PROBLEM: Leaving out every picture, quote the data below exactly as it appears.

DATASET EXCERPT:
◆ ◆ ◆ ◆ ◆ ◆ ◆

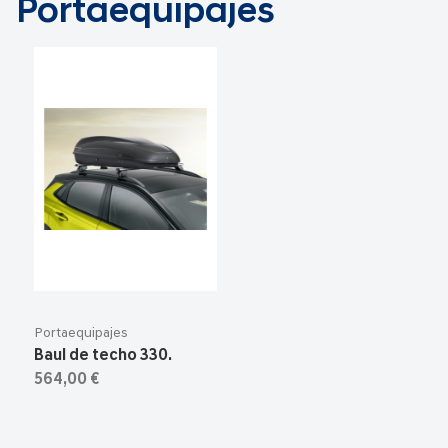
Portaequipajes
Portaequipajes
Baul de techo 330.
564,00 €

◆ ◆ ◆ ◆ ◆ ◆ ◆

REPLY:
Portaequipajes
Portaequipajes
Baul de techo 330.
564,00 €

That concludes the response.